I know these may sound like basic questions but this is all very new to me and any feed back would be greatly appreciated. I want to know a little more before I discuss his condition with him in detail so that I may reassure him of my interest in persuing a relationship with him.

GS

agrant,

It certainly sounds like you are on the right track.  Feeling comfortable will probably just take some time.

Oral sex is, IMO, a big part of sex with Peyronies; it doesn't cause any pain during or after.  Actual intercourse can cause pain during and after; it just depends on the individual and where he is as far as the stages of Peyronies.

A lot of men with Peyronies use Viagra; it usually takes about a hour to start working and usually lasts for 4 or 5 hours. Personally, I buy the 100 MG tablets and divide them into 3 doses per tab.  He will just have to experiment with dosage to see what works best.

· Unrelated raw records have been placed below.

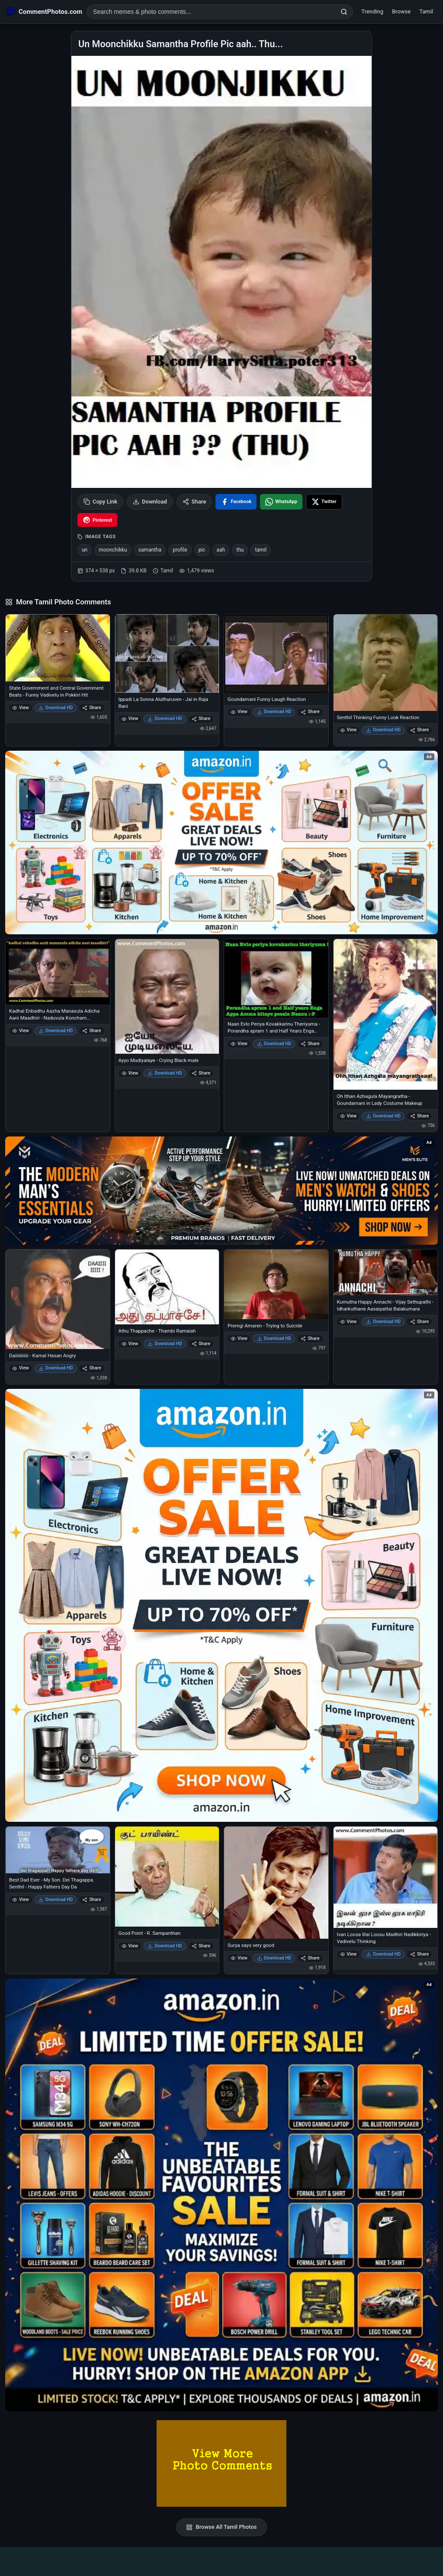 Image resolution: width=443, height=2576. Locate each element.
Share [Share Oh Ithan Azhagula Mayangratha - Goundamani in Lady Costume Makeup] (419, 1116)
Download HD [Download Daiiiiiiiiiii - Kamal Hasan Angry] (56, 1368)
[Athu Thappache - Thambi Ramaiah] (167, 1286)
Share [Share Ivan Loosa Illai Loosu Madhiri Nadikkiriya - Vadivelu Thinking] (419, 1954)
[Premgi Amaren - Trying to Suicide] (276, 1284)
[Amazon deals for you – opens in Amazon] (221, 1190)
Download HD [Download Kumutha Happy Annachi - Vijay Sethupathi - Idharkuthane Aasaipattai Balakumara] (383, 1321)
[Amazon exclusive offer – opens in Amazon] (221, 2195)
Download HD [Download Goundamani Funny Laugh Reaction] (274, 711)
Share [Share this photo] (194, 501)
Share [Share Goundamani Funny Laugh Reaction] (310, 711)
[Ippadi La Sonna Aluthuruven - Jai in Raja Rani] (167, 653)
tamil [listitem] (260, 550)
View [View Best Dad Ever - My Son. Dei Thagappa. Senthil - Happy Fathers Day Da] (20, 1899)
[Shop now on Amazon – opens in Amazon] (221, 1605)
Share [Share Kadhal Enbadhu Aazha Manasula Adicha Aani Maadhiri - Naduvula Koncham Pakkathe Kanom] (91, 1030)
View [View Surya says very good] (239, 1958)
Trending (372, 11)
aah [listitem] (221, 550)
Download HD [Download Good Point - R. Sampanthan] (165, 1946)
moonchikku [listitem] (113, 550)
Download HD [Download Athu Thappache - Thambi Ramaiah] (165, 1343)
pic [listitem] (202, 550)
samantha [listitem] (149, 550)
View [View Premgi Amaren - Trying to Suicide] (239, 1338)
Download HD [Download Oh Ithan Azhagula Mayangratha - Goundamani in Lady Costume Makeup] (383, 1116)
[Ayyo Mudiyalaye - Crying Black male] (167, 996)
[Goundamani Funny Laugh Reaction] (276, 653)
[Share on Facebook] (236, 502)
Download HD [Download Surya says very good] (274, 1958)
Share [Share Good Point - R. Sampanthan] (201, 1946)
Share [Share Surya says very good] (310, 1958)
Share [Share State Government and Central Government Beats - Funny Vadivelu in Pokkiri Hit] (91, 707)
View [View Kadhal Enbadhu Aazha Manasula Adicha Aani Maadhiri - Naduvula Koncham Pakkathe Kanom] (20, 1030)
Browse (401, 11)
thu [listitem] (240, 550)
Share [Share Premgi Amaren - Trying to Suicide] (310, 1338)
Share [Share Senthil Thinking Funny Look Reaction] (419, 730)
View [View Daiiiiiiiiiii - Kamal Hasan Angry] (20, 1368)
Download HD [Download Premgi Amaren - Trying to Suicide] (274, 1338)
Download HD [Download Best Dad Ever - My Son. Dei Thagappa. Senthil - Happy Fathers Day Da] (56, 1899)
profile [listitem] (180, 550)
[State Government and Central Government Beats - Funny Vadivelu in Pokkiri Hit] (58, 647)
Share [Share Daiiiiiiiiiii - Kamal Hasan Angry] (91, 1368)
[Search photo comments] (211, 12)
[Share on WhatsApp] (281, 502)
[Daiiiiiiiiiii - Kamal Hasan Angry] (58, 1299)
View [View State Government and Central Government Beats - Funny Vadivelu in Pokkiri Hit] (20, 707)
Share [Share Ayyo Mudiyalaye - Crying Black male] (201, 1073)
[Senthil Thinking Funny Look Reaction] (386, 662)
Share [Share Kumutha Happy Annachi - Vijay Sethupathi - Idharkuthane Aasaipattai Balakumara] (419, 1321)
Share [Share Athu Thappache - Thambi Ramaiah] (201, 1343)
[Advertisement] (221, 2560)
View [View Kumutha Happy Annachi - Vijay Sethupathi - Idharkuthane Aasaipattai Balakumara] (348, 1321)
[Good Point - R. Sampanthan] (167, 1877)
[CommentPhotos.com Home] (44, 11)
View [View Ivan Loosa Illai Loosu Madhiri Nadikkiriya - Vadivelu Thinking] (348, 1954)
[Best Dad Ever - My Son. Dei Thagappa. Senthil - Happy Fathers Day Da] (58, 1850)
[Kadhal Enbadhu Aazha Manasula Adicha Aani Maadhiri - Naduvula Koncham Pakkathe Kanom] (58, 971)
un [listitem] (84, 550)
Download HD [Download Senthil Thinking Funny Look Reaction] (383, 730)
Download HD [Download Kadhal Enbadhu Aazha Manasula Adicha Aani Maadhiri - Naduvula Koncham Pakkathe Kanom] (56, 1030)
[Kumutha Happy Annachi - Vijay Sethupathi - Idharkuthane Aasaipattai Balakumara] (386, 1272)
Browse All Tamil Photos (221, 2527)
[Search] (344, 12)
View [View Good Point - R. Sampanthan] (130, 1946)
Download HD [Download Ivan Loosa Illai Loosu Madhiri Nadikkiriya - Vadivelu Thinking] (383, 1954)
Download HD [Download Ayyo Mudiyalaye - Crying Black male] (165, 1073)
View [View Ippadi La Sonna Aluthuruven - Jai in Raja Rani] (130, 718)
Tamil (426, 11)
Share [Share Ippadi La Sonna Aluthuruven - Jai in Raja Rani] (201, 718)
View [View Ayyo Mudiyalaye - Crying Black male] (130, 1073)
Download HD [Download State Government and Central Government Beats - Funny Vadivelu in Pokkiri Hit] (56, 707)
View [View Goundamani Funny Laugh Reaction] (239, 711)
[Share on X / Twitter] (324, 502)
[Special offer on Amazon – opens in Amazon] (221, 843)
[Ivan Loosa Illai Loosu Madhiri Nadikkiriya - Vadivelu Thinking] (386, 1877)
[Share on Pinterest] (97, 520)
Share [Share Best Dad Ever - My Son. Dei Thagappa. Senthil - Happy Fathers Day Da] (91, 1899)
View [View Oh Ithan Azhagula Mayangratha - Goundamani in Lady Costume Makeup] (348, 1116)
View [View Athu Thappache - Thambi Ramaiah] (130, 1343)
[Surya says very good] (276, 1883)
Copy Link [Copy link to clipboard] (100, 501)
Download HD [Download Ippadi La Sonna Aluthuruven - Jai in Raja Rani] (165, 718)
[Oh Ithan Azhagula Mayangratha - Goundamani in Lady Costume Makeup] (386, 1014)
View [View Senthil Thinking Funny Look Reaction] (348, 730)
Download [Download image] (150, 501) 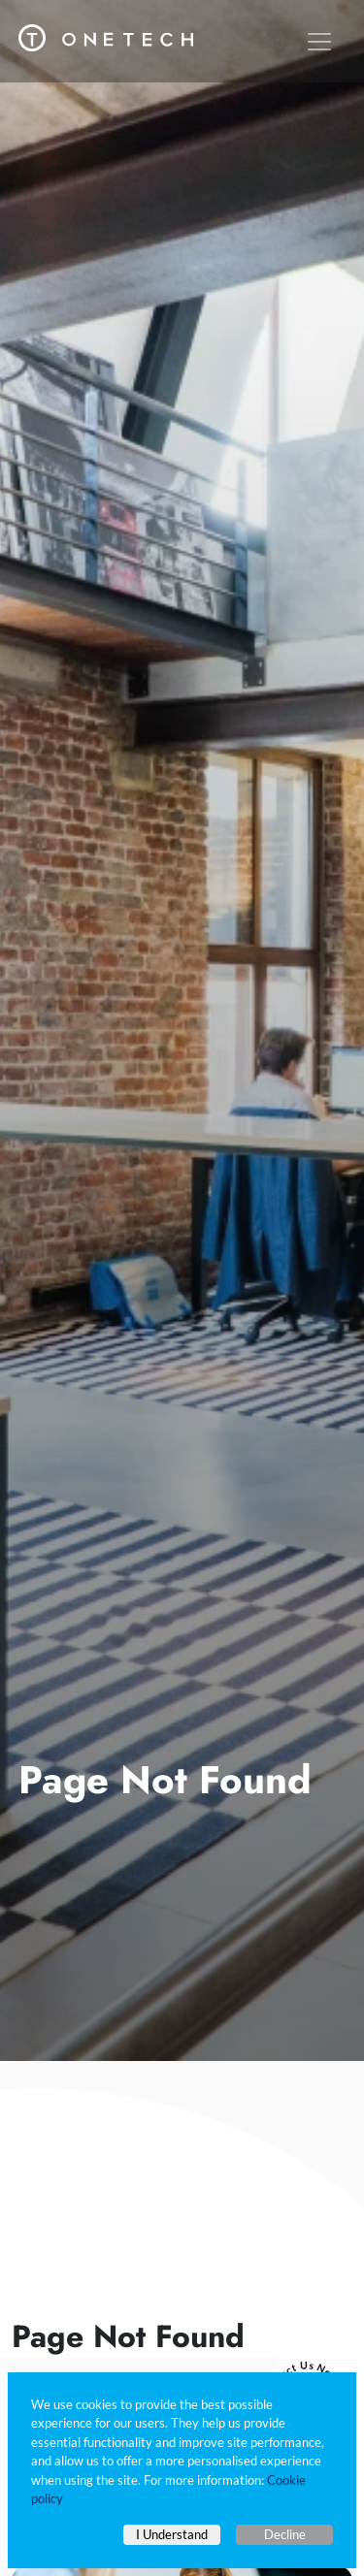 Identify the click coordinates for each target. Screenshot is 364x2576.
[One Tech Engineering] (105, 32)
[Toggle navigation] (319, 41)
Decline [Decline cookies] (285, 2534)
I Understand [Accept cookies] (172, 2534) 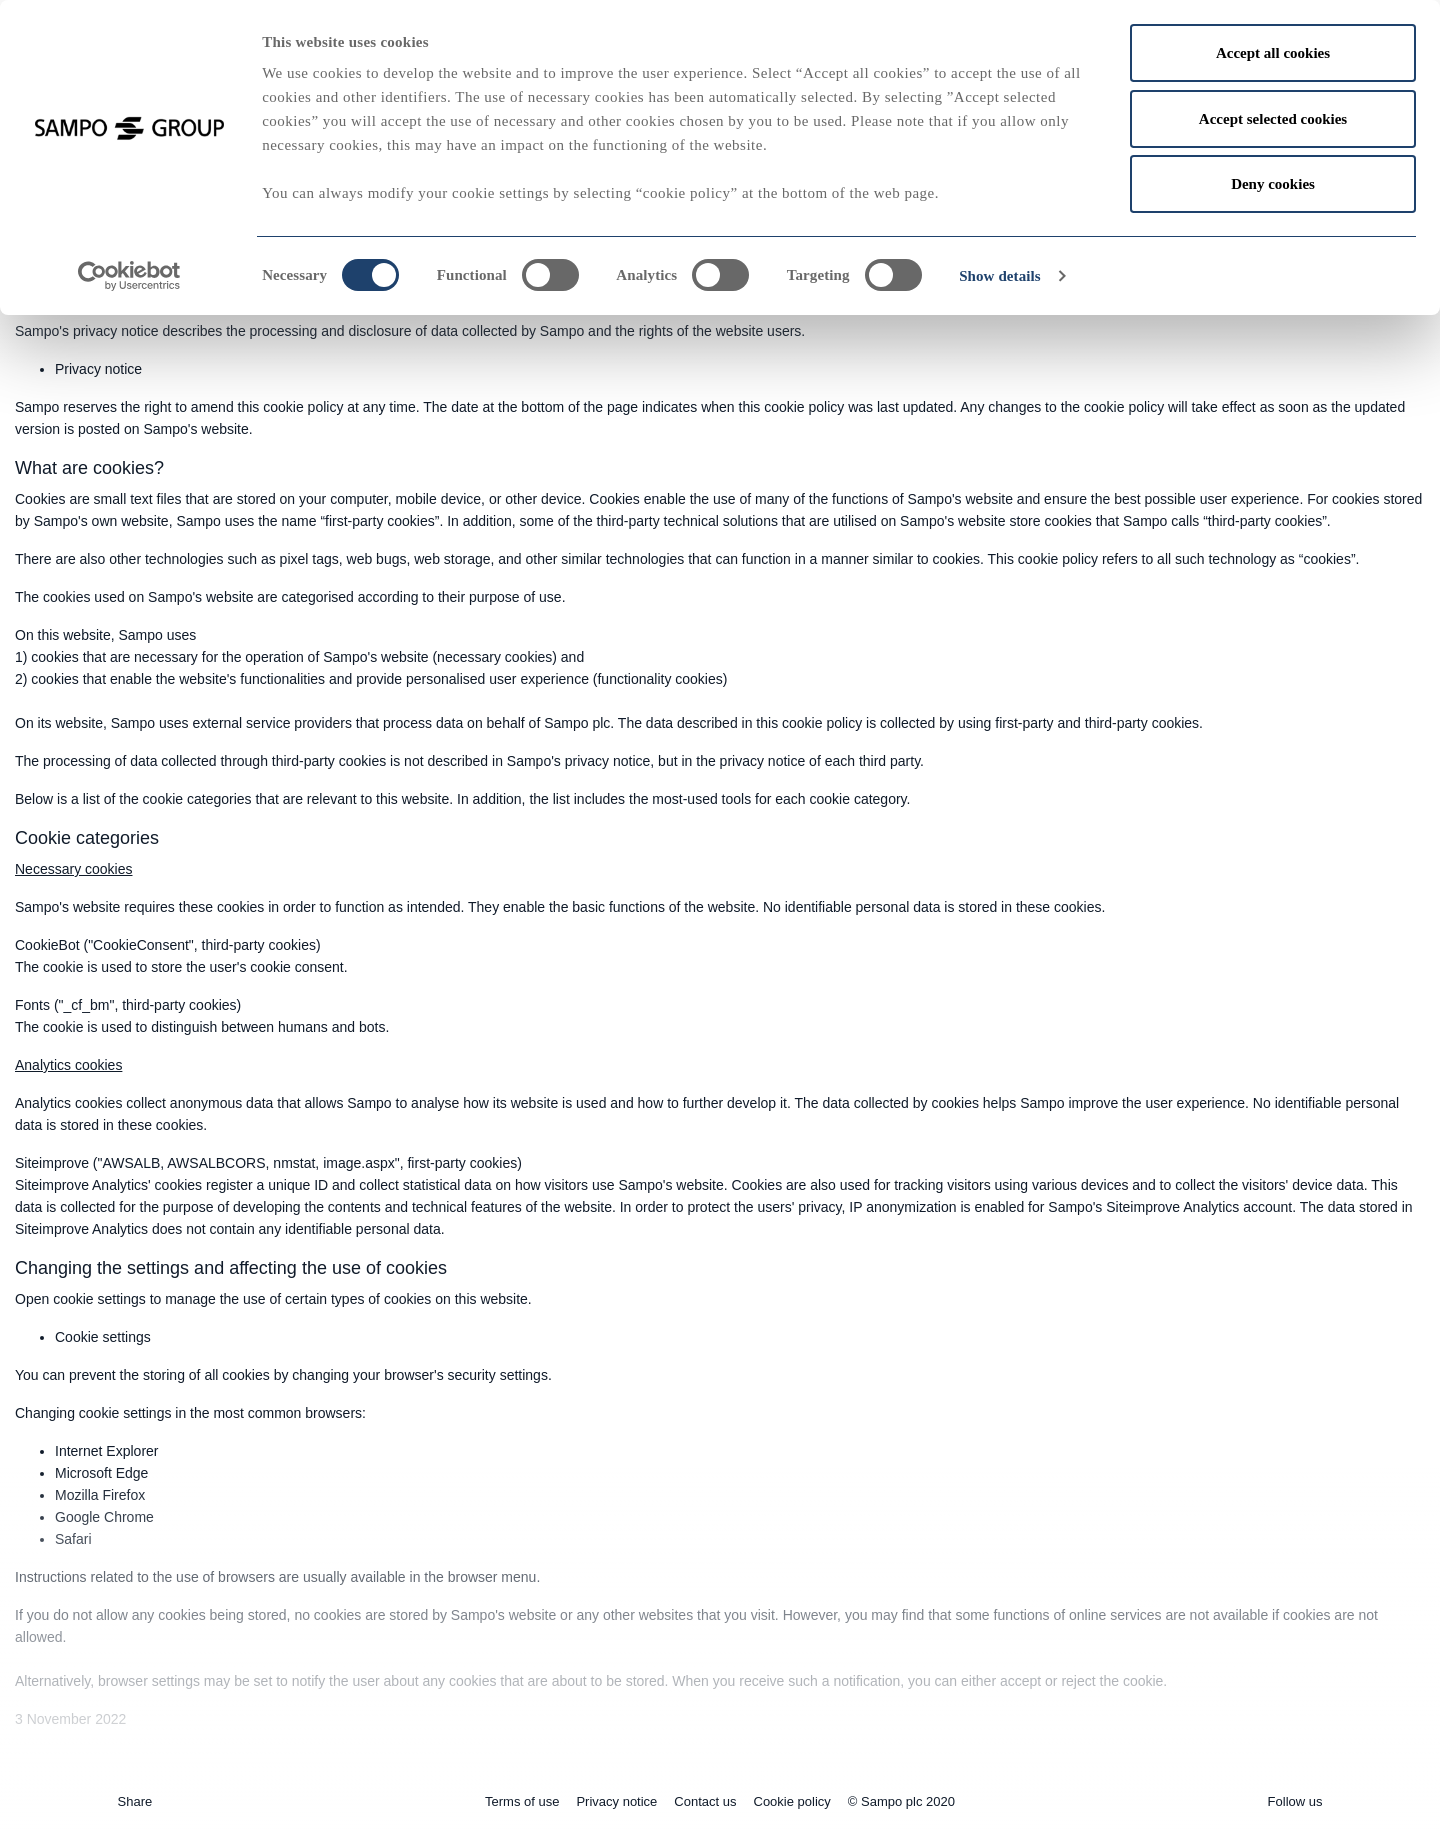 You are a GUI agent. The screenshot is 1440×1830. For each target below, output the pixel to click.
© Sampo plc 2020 (901, 1801)
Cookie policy (792, 1801)
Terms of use (522, 1801)
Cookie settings (103, 1337)
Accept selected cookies (1273, 119)
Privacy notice (98, 369)
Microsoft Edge (101, 1473)
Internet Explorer (107, 1451)
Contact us (705, 1801)
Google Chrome (104, 1517)
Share (135, 1801)
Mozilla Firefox (100, 1495)
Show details (1000, 276)
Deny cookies (1273, 184)
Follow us (1295, 1801)
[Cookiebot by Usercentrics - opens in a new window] (129, 276)
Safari (73, 1539)
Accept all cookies (1273, 53) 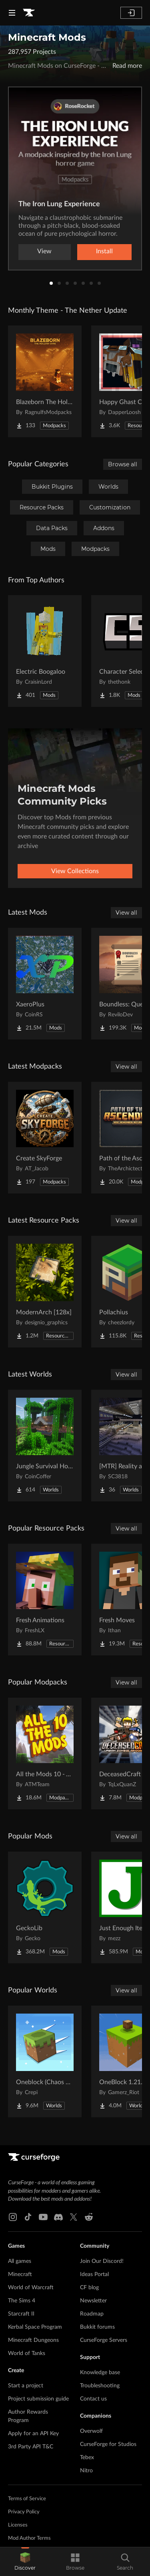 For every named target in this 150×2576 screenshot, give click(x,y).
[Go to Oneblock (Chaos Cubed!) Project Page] (45, 2061)
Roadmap (92, 2314)
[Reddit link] (89, 2217)
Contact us (93, 2399)
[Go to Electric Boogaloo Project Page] (45, 651)
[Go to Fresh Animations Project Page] (45, 1599)
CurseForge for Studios (108, 2444)
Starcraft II (21, 2314)
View (44, 251)
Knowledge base (100, 2372)
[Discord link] (58, 2217)
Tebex (87, 2457)
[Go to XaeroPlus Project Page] (45, 983)
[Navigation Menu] (12, 13)
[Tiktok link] (28, 2217)
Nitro (86, 2470)
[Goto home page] (28, 12)
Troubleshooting (100, 2386)
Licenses (18, 2525)
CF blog (89, 2287)
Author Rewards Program (28, 2416)
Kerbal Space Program (35, 2327)
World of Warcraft (31, 2287)
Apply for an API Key (33, 2433)
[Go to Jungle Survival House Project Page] (45, 1445)
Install (104, 251)
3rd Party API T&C (30, 2447)
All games (19, 2261)
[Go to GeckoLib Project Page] (45, 1907)
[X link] (73, 2217)
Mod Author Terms (29, 2538)
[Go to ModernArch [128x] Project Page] (45, 1291)
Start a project (25, 2386)
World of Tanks (26, 2353)
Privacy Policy (24, 2512)
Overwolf (91, 2431)
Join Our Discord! (102, 2261)
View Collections (75, 871)
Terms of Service (27, 2498)
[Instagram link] (13, 2217)
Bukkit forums (97, 2327)
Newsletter (93, 2301)
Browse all (122, 464)
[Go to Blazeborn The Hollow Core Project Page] (45, 381)
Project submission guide (38, 2399)
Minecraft (20, 2274)
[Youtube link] (43, 2217)
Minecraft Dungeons (33, 2340)
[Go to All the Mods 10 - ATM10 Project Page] (45, 1753)
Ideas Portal (94, 2274)
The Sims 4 (21, 2301)
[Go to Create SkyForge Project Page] (45, 1137)
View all (126, 912)
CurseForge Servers (103, 2340)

The one position I would avoid is with you on top of him.  A lot of men think that's what caused their Peyronies to begin with.

Good luck to both of you; it's sounds like he is already a lucky man to have found a woman like you.

GS  

Christine

GS you are a wise man and has offered some really sage advice.  

All the young men battling this condition out there need to keep in mind that when that right women comes into your life, any limitations that you face in this area will not make a difference.  Take the time you need to build the relationship first and that will weed out the gals that this could be a deal breaker with.  

Love, Romance, integrity, sincerity, trust, stability, and a good sense of humor are far more important to women than anything when we are looking for the man of our dreams.  The rest is just frosting!!

Best of luck to you and listen to these gentlemen who have been there and done that!